Staline, la Guépéou et la Commission centrale de contrôle ne restèrent pas dans l'ignorance de cet état d'esprit des anciens oppositionnels. Cet état d'esprit, soit dit en passant, avait gagné entre temps la majorité du parti. Au début d'octobre 1932, Zinoviev et Kamenev furent exclus du parti, dans une liste commune avec des droitiers marquants, Ouglanov (ancien secrétaire du Comité central et du Comité de Moscou du parti), Rioutine (membre du Comité central et militant dirigeant de l'organisation de Moscou), Slepkov, Maretski (jeunes théoriciens de la droite élèves de Boukharine), etc.2 Rioutine avait, en effet, rédigé un grand document critique de la politique et du régime stalinistes, avec paraît-il, une caractéristique très âpre de Staline (le « mauvais génie du parti »,etc.). Zinoviev et Kamenev furent accusés de ceci : « Sachant que des documents contre-révolutionnaires étaient répandus, ils avaient préféré, au lieu de les dénoncer, discuter ces documents et se montrer ainsi complices directs du groupe contre-révolutionnaire »3. (Pravda, octobre 1932). Uniquement pour n'avoir pas fait cette dénonciation, — il n'y avait pas d'autre accusation — Zinoviev et Kamenev furent exclus du parti et exilés de Moscou. L'annonce de leur exclusion ne mentionne nullement une action politique propre, elle n'existait pas.

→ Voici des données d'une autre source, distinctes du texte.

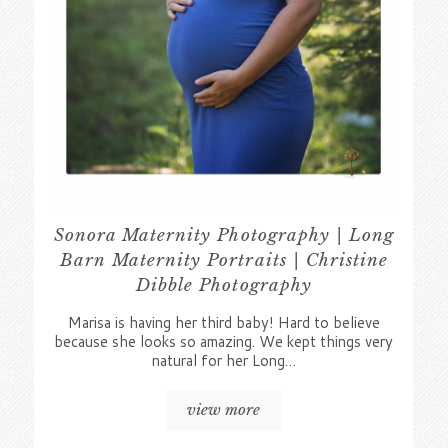
Sonora Maternity Photography | Long
Barn Maternity Portraits | Christine
Dibble Photography
Marisa is having her third baby! Hard to believe
because she looks so amazing. We kept things very
natural for her Long…
view more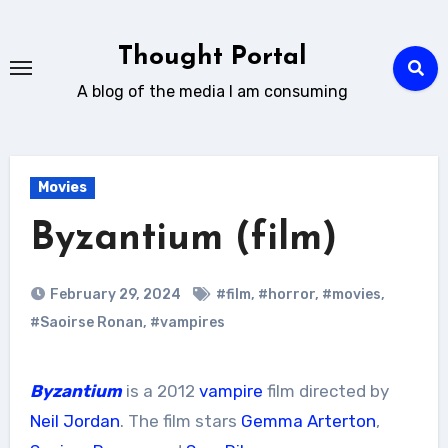
Skip
to
Thought Portal
content
A blog of the media I am consuming
Movies
Byzantium (film)
February 29, 2024
#film
,
#horror
,
#movies
,
#Saoirse Ronan
,
#vampires
Byzantium
is a 2012
vampire
film directed by
Neil Jordan
. The film stars
Gemma Arterton
,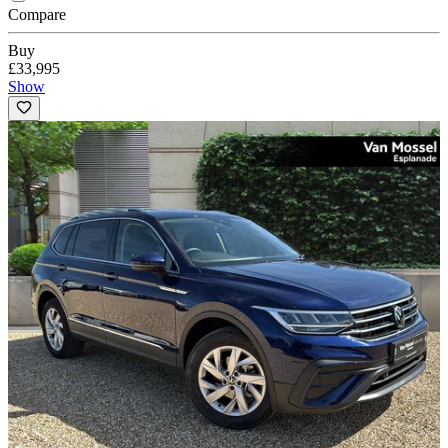
Compare
Buy
£33,995
Show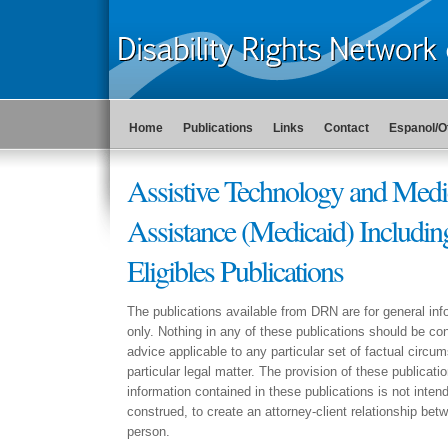
Home
Publications
Links
Contact
Espanol/O
Assistive Technology and Medi
Assistance (Medicaid) Includin
Eligibles Publications
The publications available from DRN are for general in
only. Nothing in any of these publications should be con
advice applicable to any particular set of factual circu
particular legal matter. The provision of these publicati
information contained in these publications is not intend
construed, to create an attorney-client relationship b
person.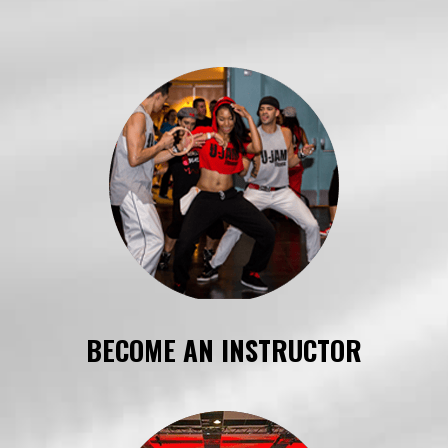
BECOME AN INSTRUCTOR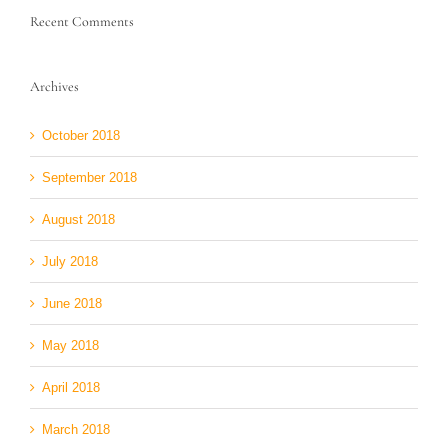
Recent Comments
Archives
October 2018
September 2018
August 2018
July 2018
June 2018
May 2018
April 2018
March 2018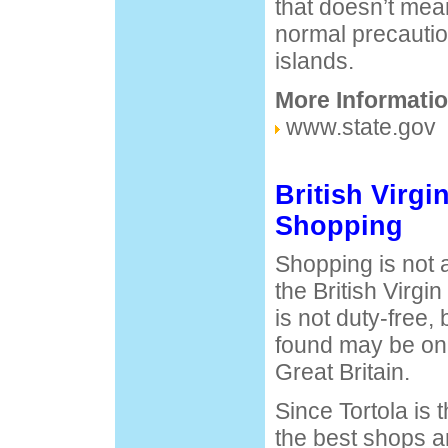
that doesn’t mea
normal precaution
islands.
More Informatio
www.state.gov
British Virgi
Shopping
Shopping is not a
the British Virgi
is not duty-free, 
found may be on
Great Britain.
Since Tortola is 
the best shops a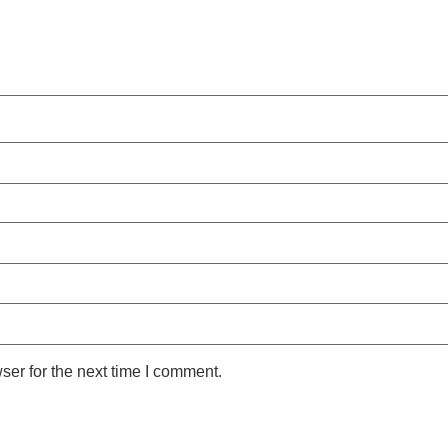
ser for the next time I comment.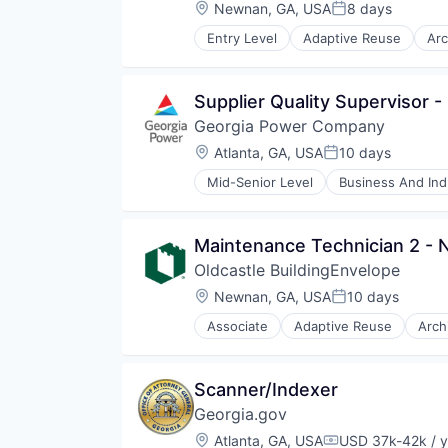
Materials
Location:
Newnan, GA, USA
8 days
Posted:
Real Estate
Entry Level
Adaptive Reuse
Arc
Retrofit
Curtain Wall
Showers
Custom Engineering
Skylights
Design
Supplier Quality Supervisor 
Storefronts
Interior Design
Technology And Computing
Georgia Power Company
Manufacturing
Wholesale Building Materials
Materials
Location:
Atlanta, GA, USA
10 days
Posted:
Real Estate
Mid-Senior Level
Business And Indu
Retrofit
Hydroelectric
Showers
Sustainability
Skylights
Utilities
Maintenance Technician 2 - 
Storefronts
Technology And Computing
Oldcastle BuildingEnvelope
Wholesale Building Materials
Location:
Newnan, GA, USA
10 days
Posted:
Associate
Adaptive Reuse
Arch
Curtain Wall
Custom Engineering
Design
Scanner/Indexer
Interior Design
Georgia.gov
Manufacturing
Materials
Location:
Atlanta, GA, USA
USD 37k-42k / y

Telle fut la première version, en tout cas plausible, de l' « activité de Zinoviev et de Kamenev en 1932. La seconde version (en 1934) parlait déjà d'un « Centre de Moscou », du fait d'avoir excité des « tendances terroristes », etc. La troisième version (le procès d'août 1936), c'est le Centre unifié, le terrorisme, l'assassinat de Kirov ! Plus les faits reculent dans le passé, plus Staline les falsifie impudemment !

Bientôt arriva de Moscou la nouvelle de l'arrestation d'un certain nombre d'anciens oppositionnels connus, vieux bolchéviks : I .N. Smirnov, Préobrajenski, Oufimtsev, Mratchkovski, Ter-Vaganian et autres4.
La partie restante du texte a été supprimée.